I am very confident on my backing. Pretty much nailing every type, no sweat. A week ago I was kind of anxious about driving on the road and my backing sucked bad.
The entire class is doing well. I think we have all completed every challenge, some more consistently and smoother than others. But we CAN do it. Personally I am confidant I could pass the state exam today. With two more weeks of all driving and backing it should get very much smoother and easier.
one of our instructors got permission to use the yard hostel er training docks. While I was on my two hour drive the other students took turns doing 90 degree backing into a real dock. No more 2 ft on either side between the orange cones. Now it is a couple of inches either side between the steel dock bumpers and must be straight against the dock. Sounded like it went fairly well.
I don’t know if most CDL classes are like this, but we have truly great instructors and the students are very supportive and friendly all around.
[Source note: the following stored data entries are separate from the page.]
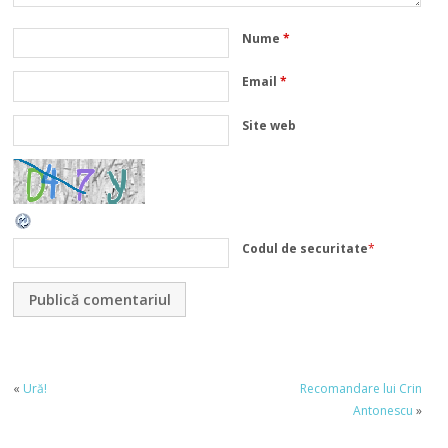
Nume
*
Email
*
Site web
Codul de securitate
*
«
Ură!
Recomandare lui Crin
Antonescu
»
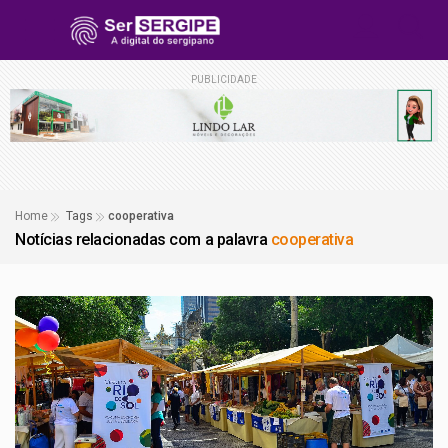
PUBLICIDADE
Home
Tags
cooperativa
Notícias relacionadas com a palavra
cooperativa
Yeah we get the 1998 Freightliner, early 2000s Internationals, and a couple of “newer” 2006 Volvos. Kinda thinking it isn’t the first time the odometers read 800k! But hey! They all drive and shift and drop and hook fine. And we have lots of them to use. We are getting used to different shifters and clutches and mirror views.
It is hard to believe in two weeks I went from anxious concern over several key skills to being able to confidentially perform them on the spot. Many laps around the terminal and two road drives and I am a down shifting fool. Rather than worrying about the state exam I am now excited to do it and move into my driving job.
I thank all you guys on here too. I joined the board months ago while still a bus driver dreaming of driving Class A. Did a detour into rock quarry haul trucking but was learning here about the types of jobs. Decided that LTL seemed like what I wanted to start in and eventually I got the call. I never would have known about all these opportunities without you all here at TruckersReport. Tons of great advice, experience stories, and humor.
And I’ll drive proudly for YRC this next year in my older truck because they gave me an honest opportunity.